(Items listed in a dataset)
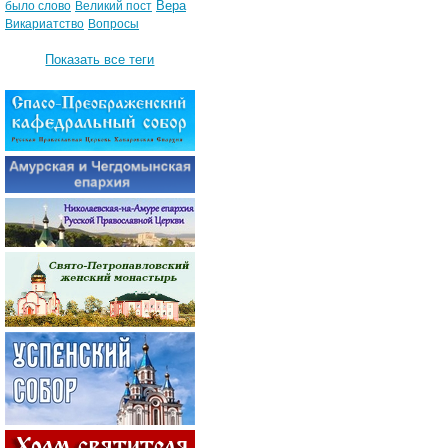
Вера
было слово
Великий пост
Викариатство
Вопросы
Показать все теги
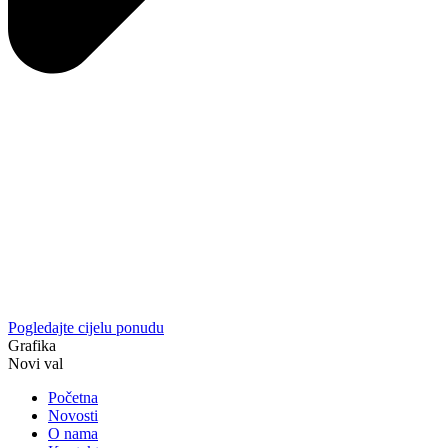
Pogledajte cijelu ponudu
Grafika
Novi val
Početna
Novosti
O nama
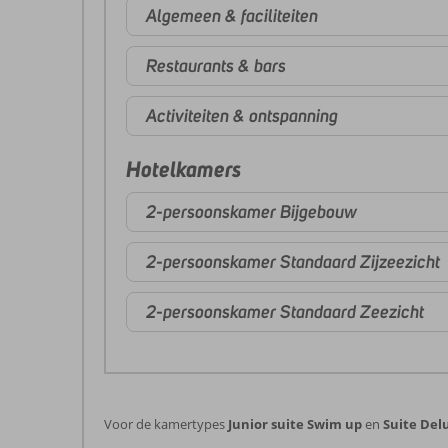
Algemeen & faciliteiten
Restaurants & bars
Activiteiten & ontspanning
Hotelkamers
2-persoonskamer Bijgebouw
2-persoonskamer Standaard Zijzeezicht
2-persoonskamer Standaard Zeezicht
Voor de kamertypes
Junior suite Swim up
en
Suite Del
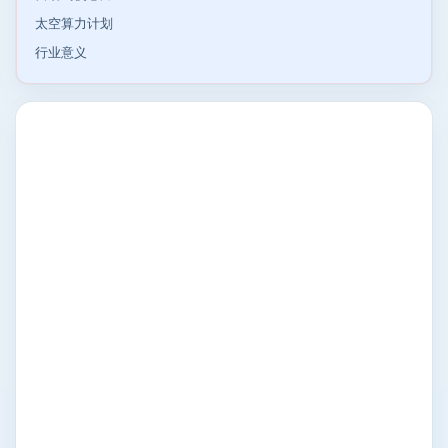
太空算力计划
行业意义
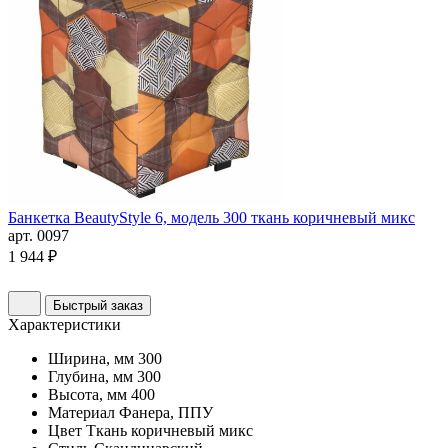
Банкетка BeautyStyle 6, модель 300 ткань коричневый микс
арт. 0097
1 944 ₽
Быстрый заказ
Характеристики
Ширина, мм
300
Глубина, мм
300
Высота, мм
400
Материал
Фанера, ППУ
Цвет
Ткань коричневый микс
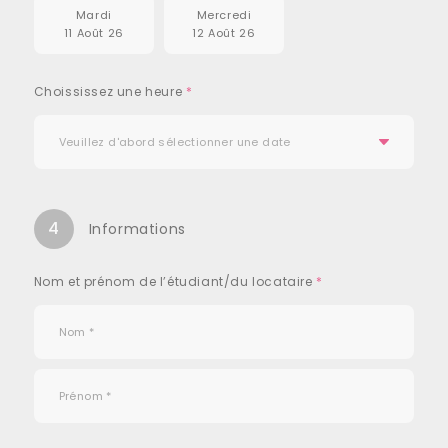
Mardi
Mercredi
11 Août 26
12 Août 26
Choississez une heure
*
4
Informations
Nom et prénom de l’étudiant/du locataire
*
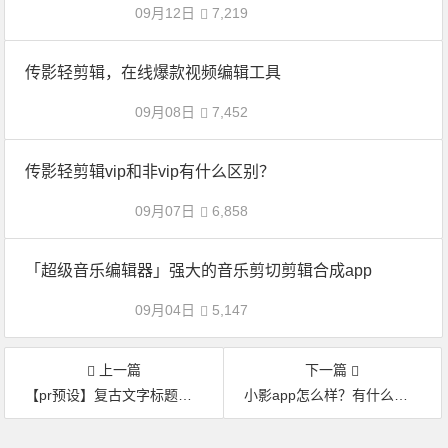
09月12日
7,219
传影轻剪辑，在线爆款视频编辑工具
09月08日
7,452
传影轻剪辑vip和非vip有什么区别？
09月07日
6,858
「超级音乐编辑器」强大的音乐剪切剪辑合成app
09月04日
5,147
上一篇
下一篇
【pr预设】复古文字标题动画！
小影app怎么样？有什么好玩的功能。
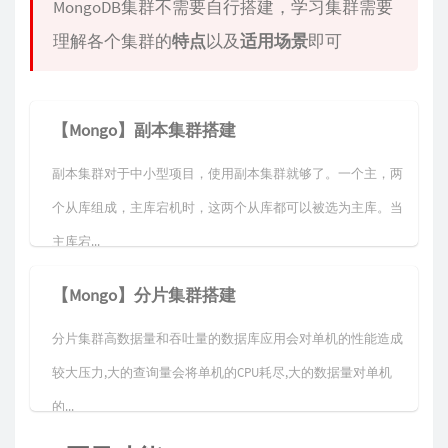
MongoDB集群不需要自行搭建，学习集群需要
理解各个集群的
特点
以及
适用场景
即可
【Mongo】副本集群搭建
副本集群对于中小型项目，使用副本集群就够了。一个主，两
个从库组成，主库宕机时，这两个从库都可以被选为主库。当
主库宕...
【Mongo】分片集群搭建
分片集群高数据量和吞吐量的数据库应用会对单机的性能造成
较大压力,大的查询量会将单机的CPU耗尽,大的数据量对单机
的...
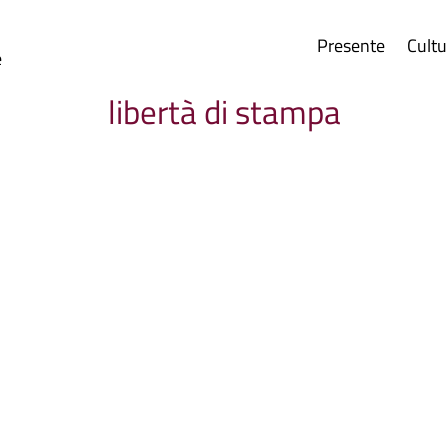
Presente
Cultu
e
libertà di stampa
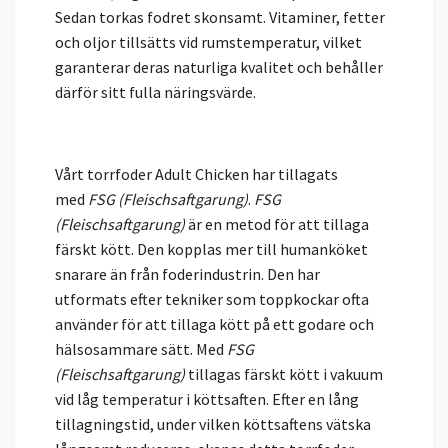
Sedan torkas fodret skonsamt. Vitaminer, fetter
och oljor tillsätts vid rumstemperatur, vilket
garanterar deras naturliga kvalitet och behåller
därför sitt fulla näringsvärde.
Vårt torrfoder Adult Chicken har tillagats
med
FSG (Fleischsaftgarung)
.
FSG
(Fleischsaftgarung)
är en metod för att tillaga
färskt kött. Den kopplas mer till humanköket
snarare än från foderindustrin. Den har
utformats efter tekniker som toppkockar ofta
använder för att tillaga kött på ett godare och
hälsosammare sätt. Med
FSG
(Fleischsaftgarung)
tillagas färskt kött i vakuum
vid låg temperatur i köttsaften. Efter en lång
tillagningstid, under vilken köttsaftens vätska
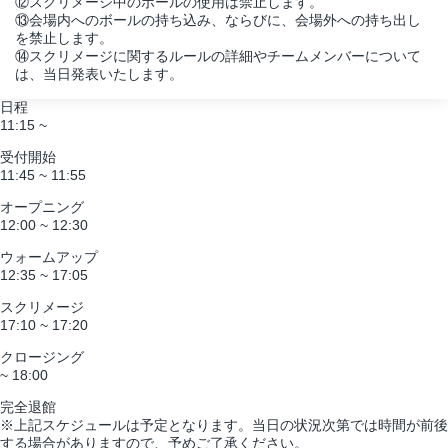
⑫スクリメージ中のボールの使用は禁止します。
⑬会場内へのボールの持ち込み、ならびに、会場外への持ち出し
を禁止します。
⑭スクリメージに関するルールの詳細やチームメンバーについて
は、当日発表いたします。
日程
11:15 ~
受付開始
11:45 ~ 11:55
オープニング
12:00 ~ 12:30
ウォームアップ
12:35 ~ 17:05
スクリメージ
17:10 ~ 17:20
クロージング
~ 18:00
完全退館
※上記スケジュールは予定となります。当日の状況次第では時間が前後
する場合がありますので、予めご了承ください。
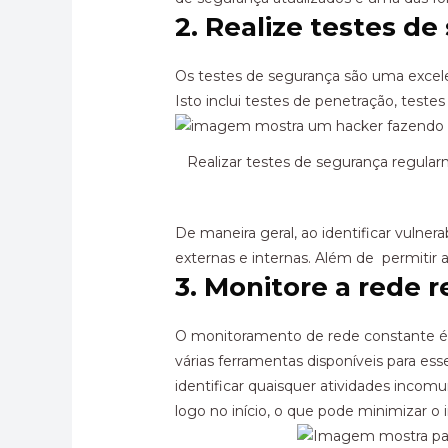
2. Realize testes d
Os testes de segurança são uma excelen
Isto inclui testes de penetração, teste
Realizar testes de segurança regular
De maneira geral, ao identificar vulner
externas e internas. Além de permitir
3. Monitore a rede 
O monitoramento de rede constante é 
várias ferramentas disponíveis para ess
identificar quaisquer atividades inco
logo no início, o que pode minimizar o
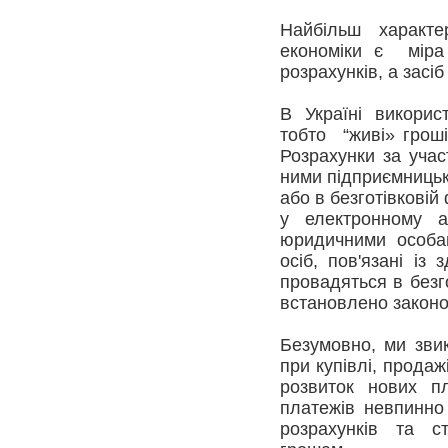
Найбільш характ
економіки є міра 
розрахунків, а засі
В Україні викорис
тобто “живі» гроші
Розрахунки за учас
ними підприємницько
або в безготівкові
у електронному 
юридичними особам
осіб, пов'язані із
провадяться в безг
встановлено законо
Безумовно, ми звик
при купівлі, продаж
розвиток нових пл
платежів невпинно
розрахунків та с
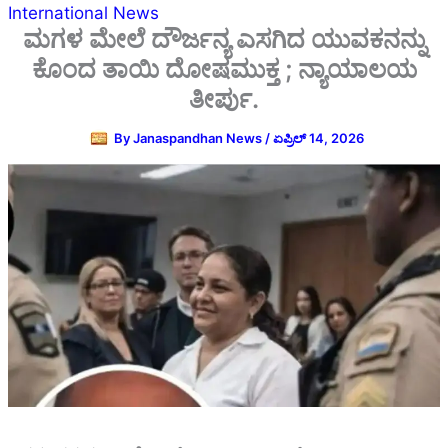
International News
ಮಗಳ ಮೇಲೆ ದೌರ್ಜನ್ಯ ಎಸಗಿದ ಯುವಕನನ್ನು
ಕೊಂದ ತಾಯಿ ದೋಷಮುಕ್ತ ; ನ್ಯಾಯಾಲಯ
ತೀರ್ಪು.
By
Janaspandhan News
/
ಏಪ್ರಿಲ್ 14, 2026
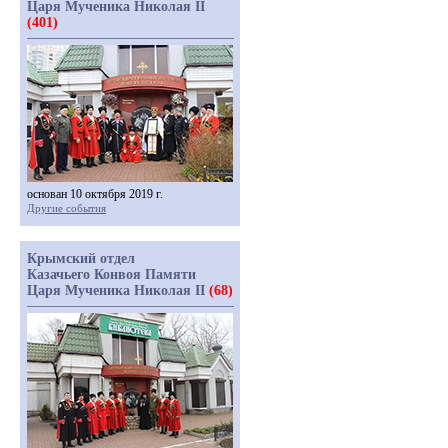
Царя Мученика Николая II
(401)
основан 10 октября 2019 г.
Другие события
Крымский отдел
Казачьего Конвоя Памяти
Царя Мученика Николая II
(68)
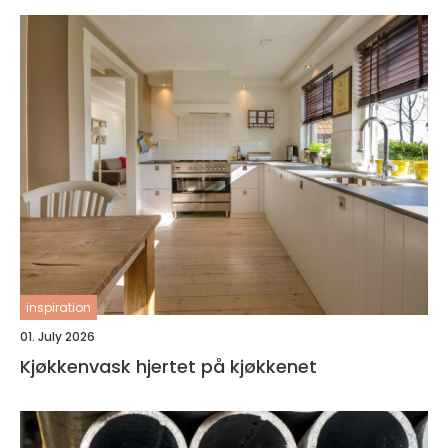
inspiration
01. July 2026
Kjøkkenvask hjertet på kjøkkenet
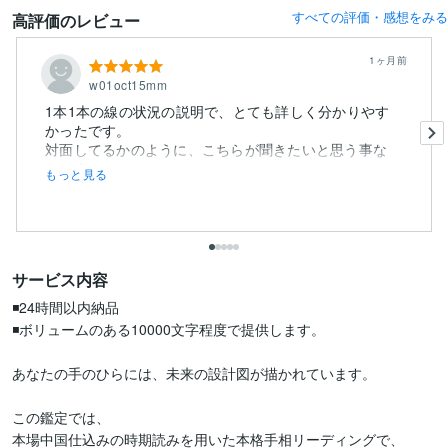
すべての評価・感想をみる
高評価のレビュー
1ヶ月前
w01oct15mm
1本1本の線の状況の説明で、とても詳しく分かりやす
かったです。
対面してるかのように、こちらが聞きたいと思う事な
く、全て...
もっと見る
サービス内容
◾️24時間以内納品

◾️ボリュームのある10000文字程度で提供します。

あなたの手のひらには、未来の設計図が描かれています。

この鑑定では、

本場中国仕込みの時期読みを用いた本格手相リーディングで、
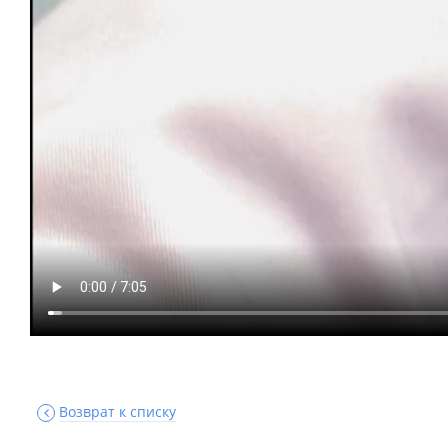
Возврат к списку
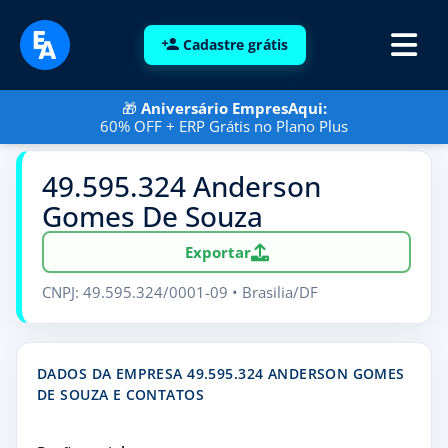
Cadastre grátis
🎁
Aniversário EmpresAqui:
60% OFF + ERP Grátis no Plano Plus
49.595.324 Anderson
Gomes De Souza
Exportar
CNPJ: 49.595.324/0001-09 • Brasilia/DF
DADOS DA EMPRESA 49.595.324 ANDERSON GOMES
DE SOUZA E CONTATOS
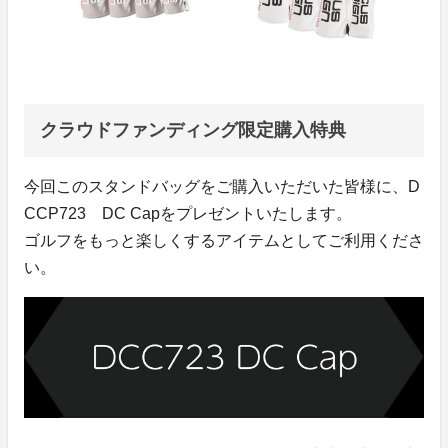
クラウドファンディング限定購入特典
今回このスタンドバッグをご購入いただいた皆様に、D
CCP723 DC Capをプレゼントいたします。
ゴルフをもっと楽しくするアイテムとしてご利用くださ
い。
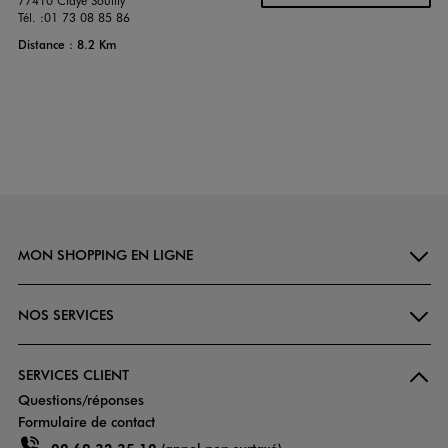
77410 Claye Souilly
Tél. :
01 73 08 85 86
Distance : 8.2 Km
MON SHOPPING EN LIGNE
NOS SERVICES
SERVICES CLIENT
Questions/réponses
Formulaire de contact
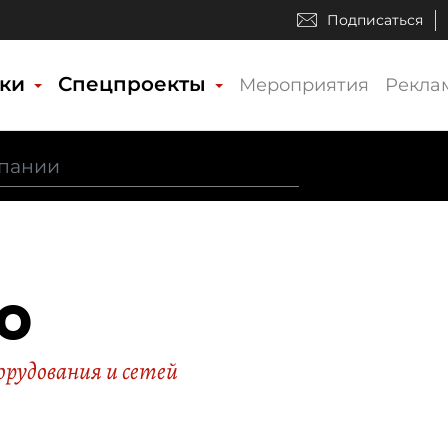
Подписаться
ики
Спецпроекты
Мероприятия
Рекла
О
рудования и сетей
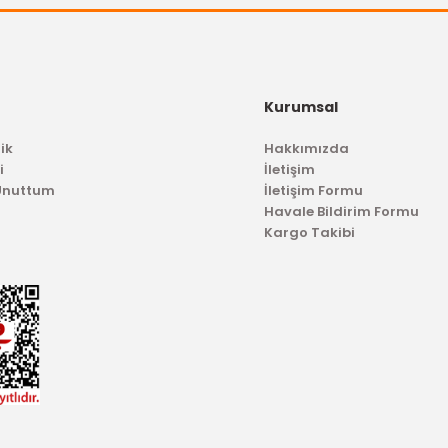
sı Transit V184
İTHAL ÜRÜN
Ön Amortisör Üst Takoz Transit V184
,50 TL
Kurumsal
313,95 TL
ik
Hakkımızda
i
İletişim
 Unuttum
İletişim Formu
Havale Bildirim Formu
Kargo Takibi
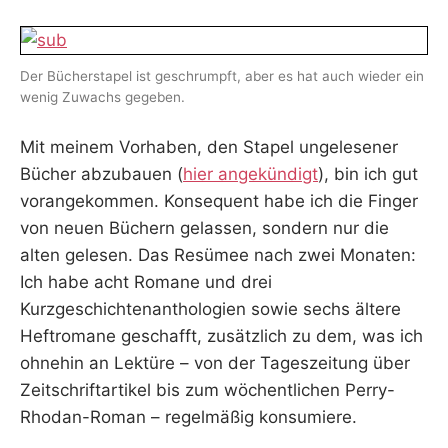
I
K
S
Der Bücherstapel ist geschrumpft, aber es hat auch wieder ein
L
E
wenig Zuwachs gegeben.
E
R
Mit meinem Vorhaben, den Stapel ungelesener
Bücher abzubauen (
hier angekündigt
), bin ich gut
vorangekommen. Konsequent habe ich die Finger
von neuen Büchern gelassen, sondern nur die
alten gelesen. Das Resümee nach zwei Monaten:
Ich habe acht Romane und drei
Kurzgeschichtenanthologien sowie sechs ältere
Heftromane geschafft, zusätzlich zu dem, was ich
ohnehin an Lektüre – von der Tageszeitung über
Zeitschriftartikel bis zum wöchentlichen Perry-
Rhodan-Roman – regelmäßig konsumiere.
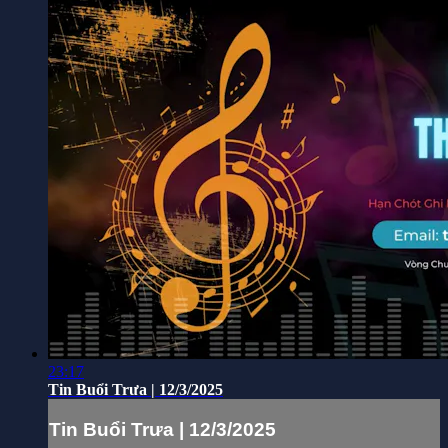
23:17
Tin Buổi Trưa | 12/3/2025
Tin Buổi Trưa | 12/3/2025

Problem description: Look above and copy only the lines from the one holding "Restaurants & bars" to the one holding "Informations", both included, exactly, minus the pictures.

Result for this task:
Restaurants & bars
Activiteiten & ontspanning
Hotelkamers
2-persoonskamer Bijgebouw
2-persoonskamer Standaard Zijzeezicht
2-persoonskamer Standaard Zeezicht
Voor de kamertypes
Junior suite Swim up
en
Suite Del
太空算力计划
行业意义
Банкетка BeautyStyle 6, модель 300 ткань коричневый микс
арт. 0097
1 944 ₽
Быстрый заказ
Характеристики
Ширина, мм
300
Глубина, мм
300
Высота, мм
400
Материал
Фанера, ППУ
Цвет
Ткань коричневый микс
Mardi
Mercredi
11 Août 26
12 Août 26
Choississez une heure
*
4
Informations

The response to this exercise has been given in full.